2) As people of color, we have had white students who “confide” in us that they voted for Trump, and now they fear that they can’t admit this to others because they might be seen as being “racist” (however they configure/define that). I sense that there might be important lessons to learn about the wide swath of Trump voters who might not consider themselves “racists.” Yet why do these white folks feel that I—as a person of color—want to help them “process” this right now? Is this a Mammy thing where I’m seen as always “required” to take care of them around these damn issues?
3) On the day after the election, two little African American girls at my daughter’s elementary school (K–2ndgrade) whispered audibly to each other, “Trump is now going to send us back to Africa.”
4) A helpful guide I’ve seen for talking about the possible trauma caused by the election in our college classrooms says (1) reassure your students that you do not support hate speech and you greatly value students from all backgrounds, and (2) now more than ever, it is important to take a stand about what you believe is right whenever you see that someone else’s rights are being violated. 
WC: In solidarity, with love.
NA: Solidarity and love.
Naomi André is Associate Professor in Women’s Studies and in the Department of Afroamerican and African Studies, and is the Associate Director for Faculty at the Residential College at the University of Michigan. Her books, Voicing Gender: Castrati, Travesti, and the Second Woman in Early Nineteenth-Century Italian Opera (2006) and Blackness in Opera(2012, edited collection), focus on opera from the nineteenth to the mid-twentieth centuries and explore constructions of gender, race and identity. She is also the author of Engaging Black Experience in Opera: Studies in the US and South Africa (forthcoming from University of Illinois Press).
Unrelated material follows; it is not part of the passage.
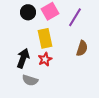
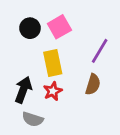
purple line: (75, 17) -> (100, 51), moved
brown semicircle: (82, 48) -> (93, 84), moved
William Cheng is Assistant Professor of Music at Dartmouth College. He is the author of Sound Play: Video Games and the Musical Imagination (Oxford 2014) and Just Vibrations: The Purpose of Sounding Good (Michigan 2016). His current projects include All the Beautiful Musicians (Oxford), Touching Pitch: Dirt, Debt, Color (Michigan), Queering the Field: Sounding Out Ethnomusicology (Oxford, coedited with Greg Barz), and a new book series on public musicology and social justice (University of Michigan Press with coeditor Andrew Dell’Antonio). He has written pieces for Musicology Now, Slate, Washington Post, Huffington Post, TIME, and Pacific Standard.